= Your assignment =
Using the material below, print the line that contains "Proudly powered by WordPress (465, 716)", the line that contains "BUSES (693, 254)", and every line in between, exactly and nothing else.

= Records for processing =
........
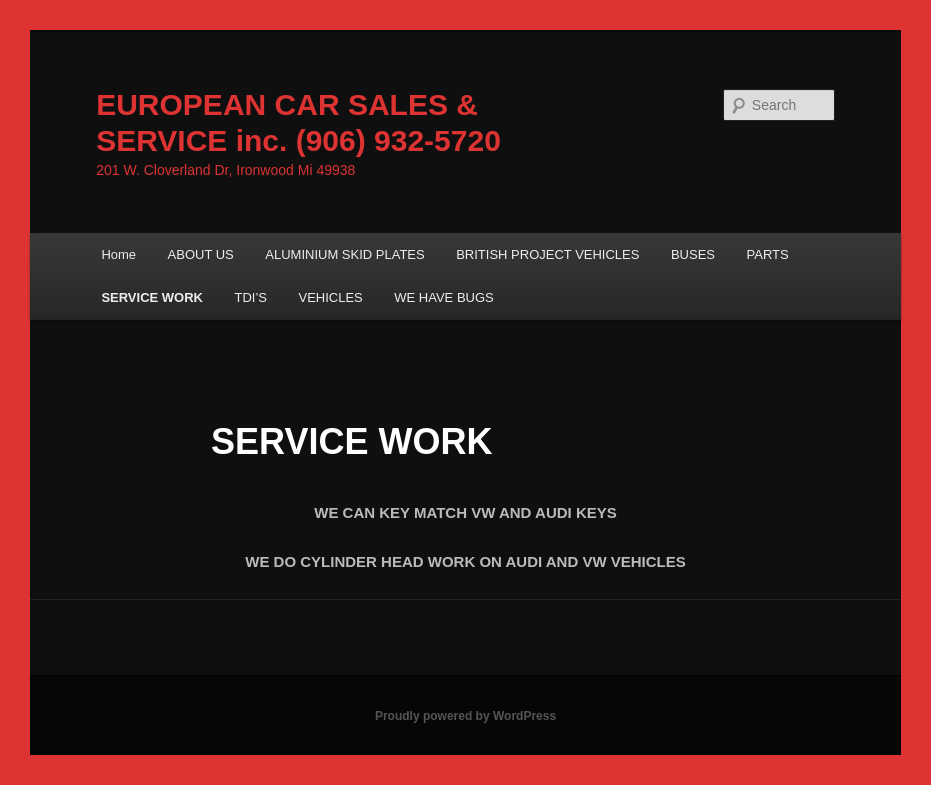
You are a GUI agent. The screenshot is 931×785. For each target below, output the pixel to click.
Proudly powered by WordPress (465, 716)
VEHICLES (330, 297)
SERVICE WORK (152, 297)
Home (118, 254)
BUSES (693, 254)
........
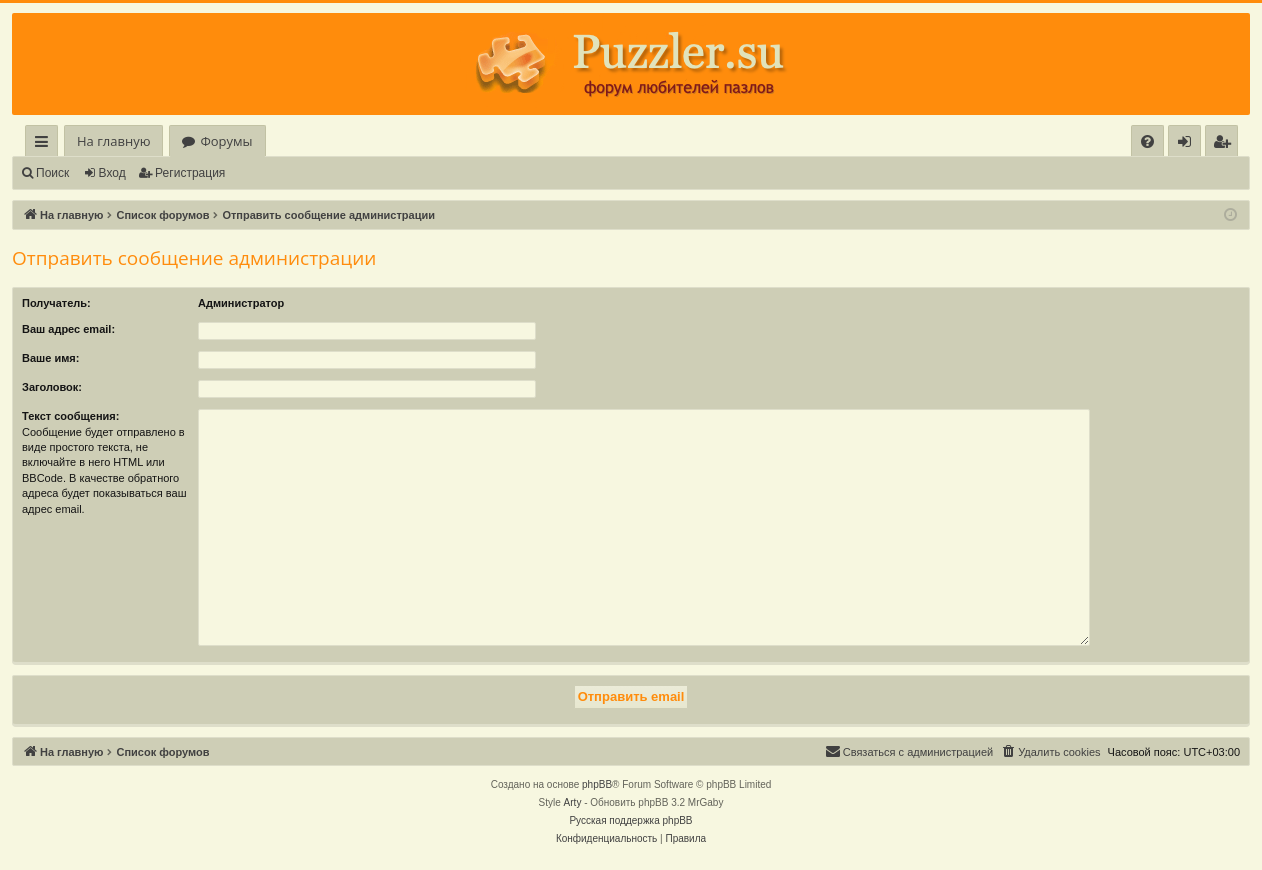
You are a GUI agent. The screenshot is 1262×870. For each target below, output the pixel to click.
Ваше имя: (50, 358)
........
= Solution for this task =
Proudly powered by WordPress (465, 716)
VEHICLES (330, 297)
SERVICE WORK (152, 297)
Home (118, 254)
BUSES (693, 254)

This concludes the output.